Na versão SS o motor passava de 4,7 para 4,9 litros e ganhava 25 cv, bem-vindos
no mercado norte-americano, onde o controle de poluentes prejudicava a potência
Em um guia sobre carros exóticos do passado, publicado em 1985, a revista norte-americana Road & Track descreveu como era dirigir o Ghibli: “O V8 tem uma marcha-lenta imponente, com muito borbulhar das duas grandes saídas de escapamento.

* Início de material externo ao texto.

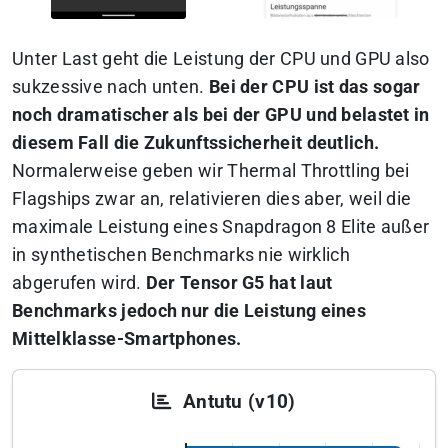
Unter Last geht die Leistung der CPU und GPU also
sukzessive nach unten.
Bei der CPU ist das sogar
noch dramatischer als bei der GPU und belastet in
diesem Fall die Zukunftssicherheit deutlich.
Normalerweise geben wir Thermal Throttling bei
Flagships zwar an, relativieren dies aber, weil die
maximale Leistung eines Snapdragon 8 Elite außer
in synthetischen Benchmarks nie wirklich
abgerufen wird.
Der Tensor G5 hat laut
Benchmarks jedoch nur die Leistung eines
Mittelklasse-Smartphones.
Antutu (v10)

Mas, como no Ferrari Daytona, uma vez que as rotações comecem a subir, tudo parece se suavizar e se obtêm os sons e as sensações característicos de um motor com legado das corridas”.
Uma desvantagem em relação ao Daytona estava no uso de um tradicional eixo rígido traseiro com feixes de molas semielípticas, em vez da mais eficiente suspensão independente do rival. “Em pisos suaves, o Ghibli roda bem, mas acerte algumas ondulações ou trafegue em alta velocidade sobre rodovias onduladas e o carro mostra um rodar duro, que não perdoa. ‘Nada civilizado e desnecessário em um carro de alto preço’, escrevemos em um teste de 1971”, contava a revista, ressalvando que em termos de aceleração lateral sobre piso liso o Maserati superava o Ferrari por pequena margem.
O Ghibli em materiais de divulgação da marca (embaixo o SS); a imprensa elogiava
as sensações do motor V8, mas criticava a suspensão dura para um grã-turismo
Um Ghibli do primeiro ano-modelo foi dirigido em 2002 por outra revista dos EUA, a Car and Driver, que relatou: “Ele roda de modo bastante firme em suas molas. A embreagem requer tendões de titânio, mas os demais controles, incluindo a direção sem assistência, são leves. Sensibilidade dos freios era um ponto fraco do Ghibli: o servo Lucas Girling comporta-se como um interruptor ligado/desligado. Mas é um carro de potência surpreendente na pista. Comparado aos novos Maseratis, mostra sua idade em comportamento, praticidade, refinamento e qualidade de construção. Mas em beleza ele ainda reina”.
Em 1971 a Maserati era adquirida pela Citroën, que em dois anos tirou o Ghibli do mercado após 1.274 unidades produzidas, das quais 125 eram Spyders. Seu nome ressurgia em 1992 em um dos muitos modelos com motor biturbo que a empresa produziu entre os anos 80 e 90. Em 2014 a Maserati volta a denominar como o vento do deserto um sedã quatro-portas de menores dimensões que as do atual Quattroporte, com plataforma derivada da Chrysler.